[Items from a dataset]
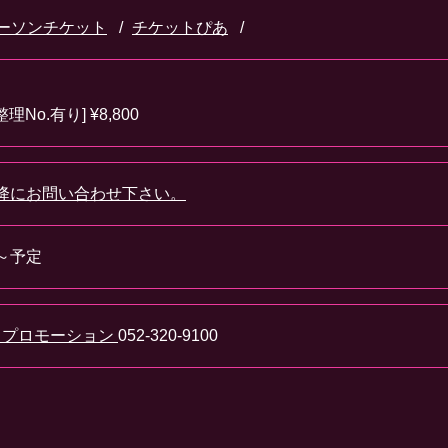
ーソンチケット
チケットぴあ
No.有り] ¥8,800
0以降にお問い合わせ下さい。
0～予定
クプロモーション
052-320-9100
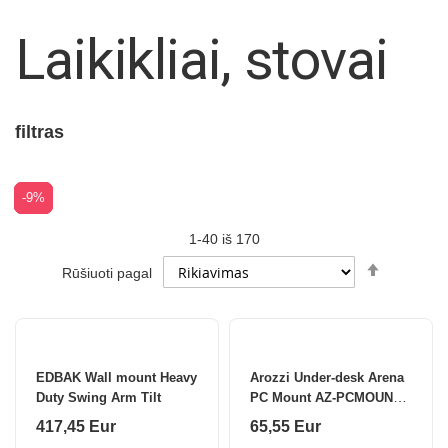
Laikikliai, stovai
filtras
-5%
-5%
-9%
-9%
1
-
40
iš
170
Set
Rūšiuoti pagal
Descendi
Direction
EDBAK Wall mount Heavy
Arozzi Under-desk Arena
Duty Swing Arm Tilt
PC Mount AZ-PCMOUNT-
FST
417,45 Eur
65,55 Eur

# THE PROBLEM
All lines from the one with "Arozzi Under-desk Arena" through the end of the records need to be copied exactly, and no other lines.

# SOLUTION
Arozzi Under-desk Arena
Duty Swing Arm Tilt
PC Mount AZ-PCMOUNT-
FST
417,45 Eur
65,55 Eur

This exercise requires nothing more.